→ What to work on: Each line that includes the word "juicy" should be copied from the records.

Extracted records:
__________________________________________________

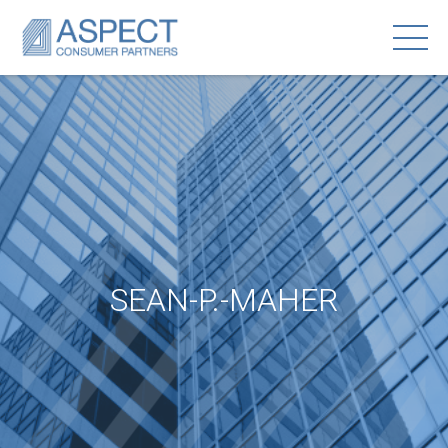
SEAN-P.-MAHER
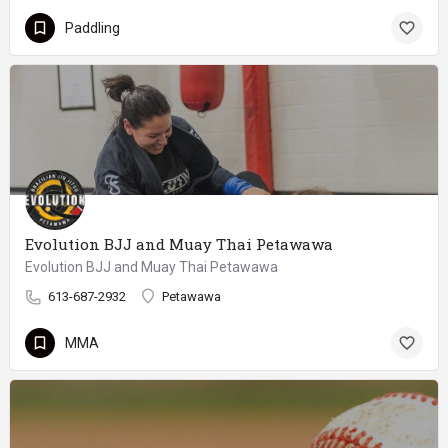
Paddling
Evolution BJJ and Muay Thai Petawawa
Evolution BJJ and Muay Thai Petawawa
613-687-2932
Petawawa
MMA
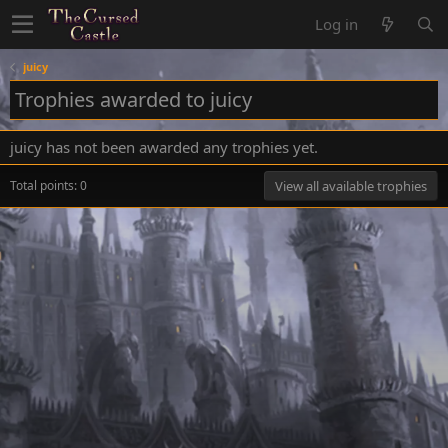
Log in
juicy
Trophies awarded to juicy
juicy has not been awarded any trophies yet.
Total points: 0
View all available trophies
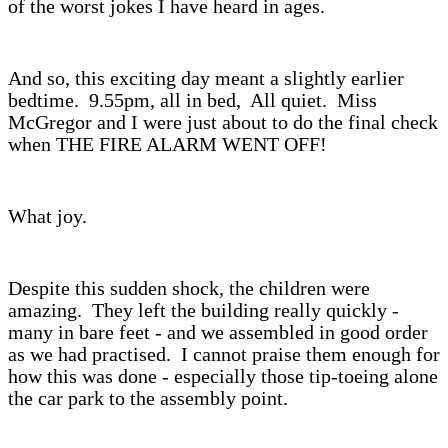
of the worst jokes I have heard in ages.
And so, this exciting day meant a slightly earlier
bedtime. 9.55pm, all in bed, All quiet. Miss
McGregor and I were just about to do the final check
when THE FIRE ALARM WENT OFF!
What joy.
Despite this sudden shock, the children were
amazing. They left the building really quickly -
many in bare feet - and we assembled in good order
as we had practised. I cannot praise them enough for
how this was done - especially those tip-toeing alone
the car park to the assembly point.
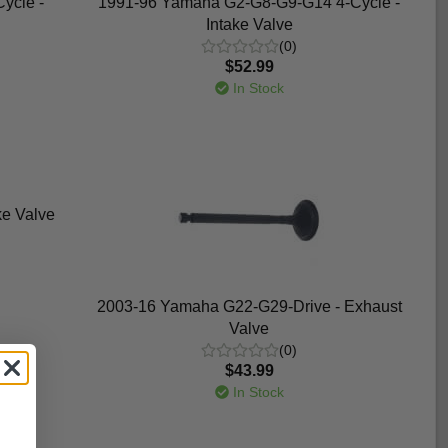
ycle -
1991-96 Yamaha G2-G8-G9-G14 4-Cycle -
Intake Valve
(0)
$52.99
In Stock
e Valve
2003-16 Yamaha G22-G29-Drive - Exhaust
Valve
(0)
$43.99
In Stock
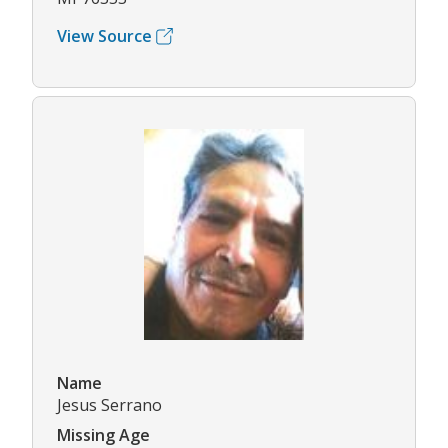
View Source
Name
Jesus Serrano
Missing Age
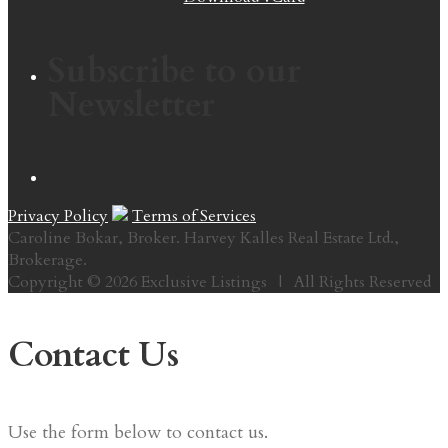
Subscribe to our
Newsletter
Privacy Policy
Terms of Services
Caroline Bokar, Broker. Harvey Kalles Real Estate Ltd.,
Brokerage.
Copyright © 2026 Exclusive Listings | All Rights Reserved
Contact Us
Use the form below to contact us.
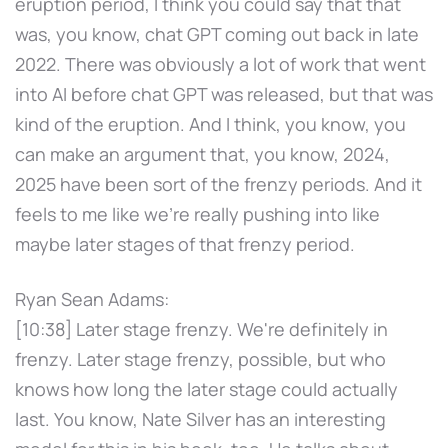
eruption period, I think you could say that that
was, you know, chat GPT coming out back in late
2022. There was obviously a lot of work that went
into AI before chat GPT was released, but that was
kind of the eruption. And I think, you know, you
can make an argument that, you know, 2024,
2025 have been sort of the frenzy periods. And it
feels to me like we're really pushing into like
maybe later stages of that frenzy period.
Ryan Sean Adams:
[10:38] Later stage frenzy. We're definitely in
frenzy. Later stage frenzy, possible, but who
knows how long the later stage could actually
last. You know, Nate Silver has an interesting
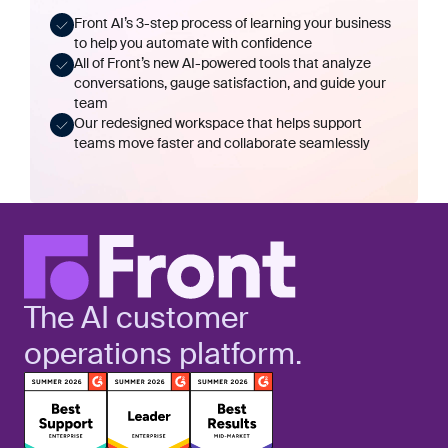
Front AI’s 3-step process of learning your business
to help you automate with confidence
All of Front’s new AI-powered tools that analyze
conversations, gauge satisfaction, and guide your
team
Our redesigned workspace that helps support
teams move faster and collaborate seamlessly
The AI customer
operations platform.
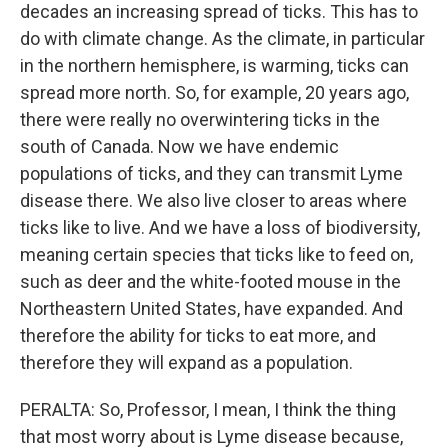
decades an increasing spread of ticks. This has to
do with climate change. As the climate, in particular
in the northern hemisphere, is warming, ticks can
spread more north. So, for example, 20 years ago,
there were really no overwintering ticks in the
south of Canada. Now we have endemic
populations of ticks, and they can transmit Lyme
disease there. We also live closer to areas where
ticks like to live. And we have a loss of biodiversity,
meaning certain species that ticks like to feed on,
such as deer and the white-footed mouse in the
Northeastern United States, have expanded. And
therefore the ability for ticks to eat more, and
therefore they will expand as a population.
PERALTA: So, Professor, I mean, I think the thing
that most worry about is Lyme disease because,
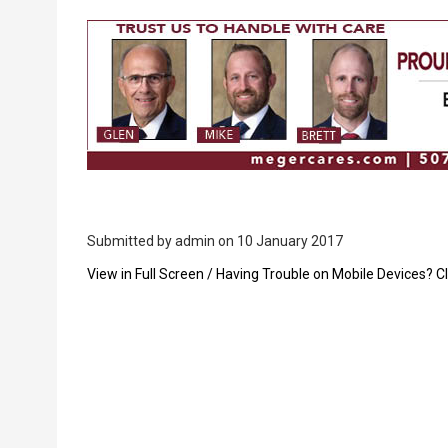
Breadcrumb
Submitted by
admin
on 10 January 2017
PDF
View in Full Screen / Having Trouble on Mobile Devices? Cl
Upload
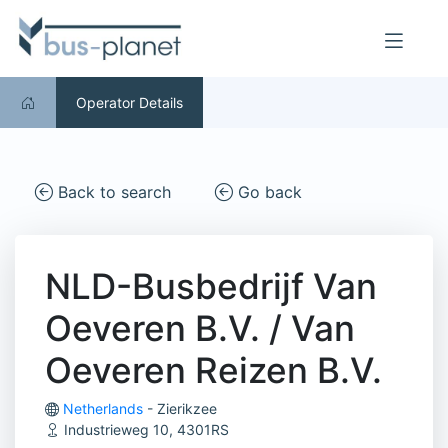
Operator Details
Back to search
Go back
NLD-Busbedrijf Van
Oeveren B.V. / Van
Oeveren Reizen B.V.
Netherlands
- Zierikzee
Industrieweg 10, 4301RS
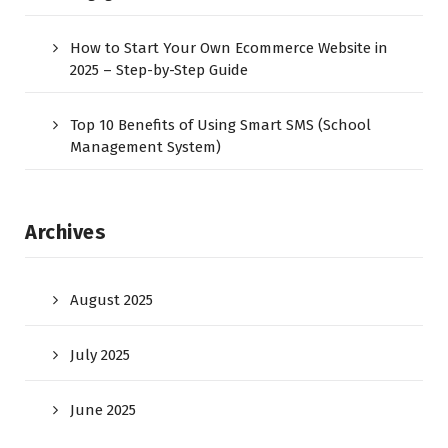
How to Start Your Own Ecommerce Website in
2025 – Step-by-Step Guide
Top 10 Benefits of Using Smart SMS (School
Management System)
Archives
August 2025
July 2025
June 2025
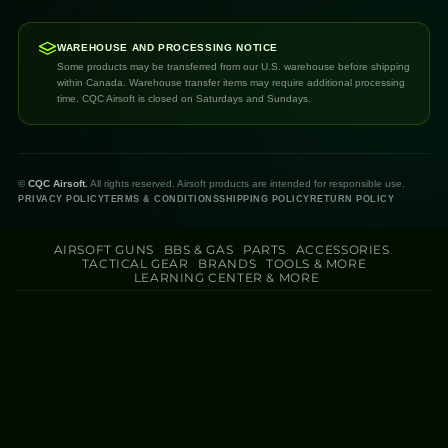
WAREHOUSE AND PROCESSING NOTICE
Some products may be transferred from our U.S. warehouse before shipping
within Canada. Warehouse transfer items may require additional processing
time. CQC Airsoft is closed on Saturdays and Sundays.
©
CQC Airsoft.
All rights reserved. Airsoft products are intended for responsible use.
PRIVACY POLICY
TERMS & CONDITIONS
SHIPPING POLICY
RETURN POLICY
AIRSOFT GUNS
BBS & GAS
PARTS
ACCESSORIES
TACTICAL GEAR
BRANDS
TOOLS & MORE
LEARNING CENTER & MORE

__________________________________________________

→ Solution to this exercise:
juicy
Trophies awarded to juicy
juicy has not been awarded any trophies yet.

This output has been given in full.